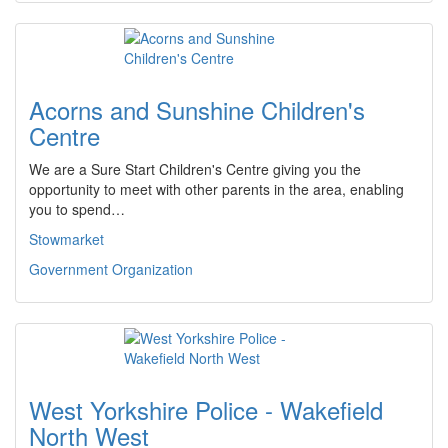
Acorns and Sunshine Children's
Centre
We are a Sure Start Children's Centre giving you the
opportunity to meet with other parents in the area, enabling
you to spend…
Stowmarket
Government Organization
West Yorkshire Police - Wakefield
North West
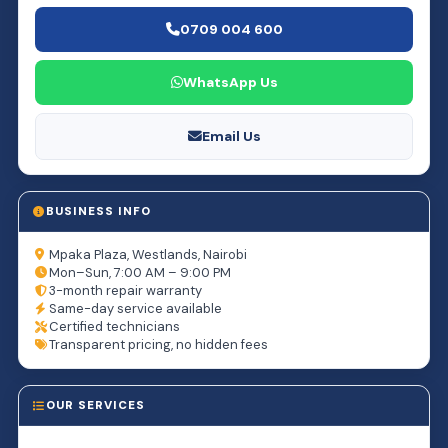
0709 004 600
WhatsApp Us
Email Us
BUSINESS INFO
Mpaka Plaza, Westlands, Nairobi
Mon–Sun, 7:00 AM – 9:00 PM
3-month repair warranty
Same-day service available
Certified technicians
Transparent pricing, no hidden fees
OUR SERVICES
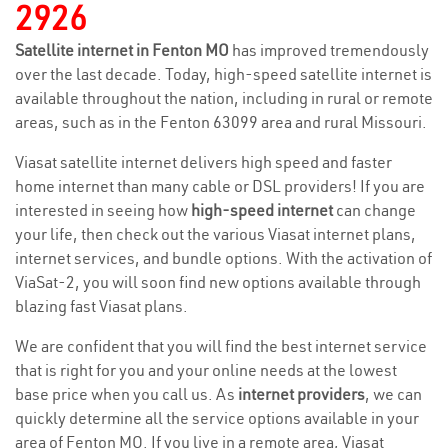
2926
Satellite internet in Fenton MO
has improved tremendously
over the last decade. Today, high-speed satellite internet is
available throughout the nation, including in rural or remote
areas, such as in the Fenton 63099 area and rural Missouri.
Viasat satellite internet delivers high speed and faster
home internet than many cable or DSL providers! If you are
interested in seeing how
high-speed internet
can change
your life, then check out the various Viasat internet plans,
internet services, and bundle options. With the activation of
ViaSat-2, you will soon find new options available through
blazing fast Viasat plans.
We are confident that you will find the best internet service
that is right for you and your online needs at the lowest
base price when you call us. As
internet providers
, we can
quickly determine all the service options available in your
area of Fenton MO. If you live in a remote area, Viasat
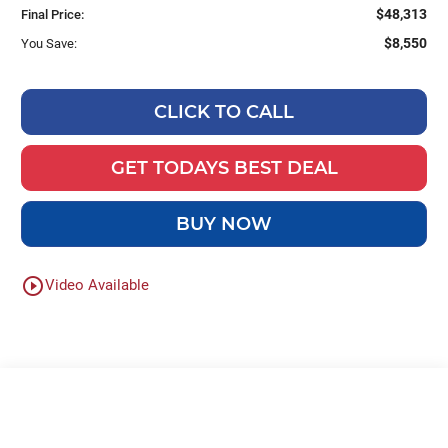
$48,313
Final Price:
$8,550
You Save:
CLICK TO CALL
GET TODAYS BEST DEAL
BUY NOW
play_circle_outline
Video Available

◇ ◇ ◇

### [Directions]
The records must appear again word for word, though none of their pictures should.

### [Completed exercise]
Acorns and Sunshine Children's
Centre
We are a Sure Start Children's Centre giving you the
opportunity to meet with other parents in the area, enabling
you to spend…
Stowmarket
Government Organization
West Yorkshire Police - Wakefield
North West
0709 004 600
WhatsApp Us
Email Us
BUSINESS INFO
Mpaka Plaza, Westlands, Nairobi
Mon–Sun, 7:00 AM – 9:00 PM
3-month repair warranty
Same-day service available
Certified technicians
Transparent pricing, no hidden fees
OUR SERVICES
2926
Satellite internet in Fenton MO
has improved tremendously
over the last decade. Today, high-speed satellite internet is
available throughout the nation, including in rural or remote
areas, such as in the Fenton 63099 area and rural Missouri.
Viasat satellite internet delivers high speed and faster
home internet than many cable or DSL providers! If you are
interested in seeing how
high-speed internet
can change
your life, then check out the various Viasat internet plans,
internet services, and bundle options. With the activation of
ViaSat-2, you will soon find new options available through
blazing fast Viasat plans.
We are confident that you will find the best internet service
that is right for you and your online needs at the lowest
base price when you call us. As
internet providers
, we can
quickly determine all the service options available in your
area of Fenton MO. If you live in a remote area, Viasat
$48,313
Final Price:
$8,550
You Save:
CLICK TO CALL
GET TODAYS BEST DEAL
BUY NOW
play_circle_outline
Video Available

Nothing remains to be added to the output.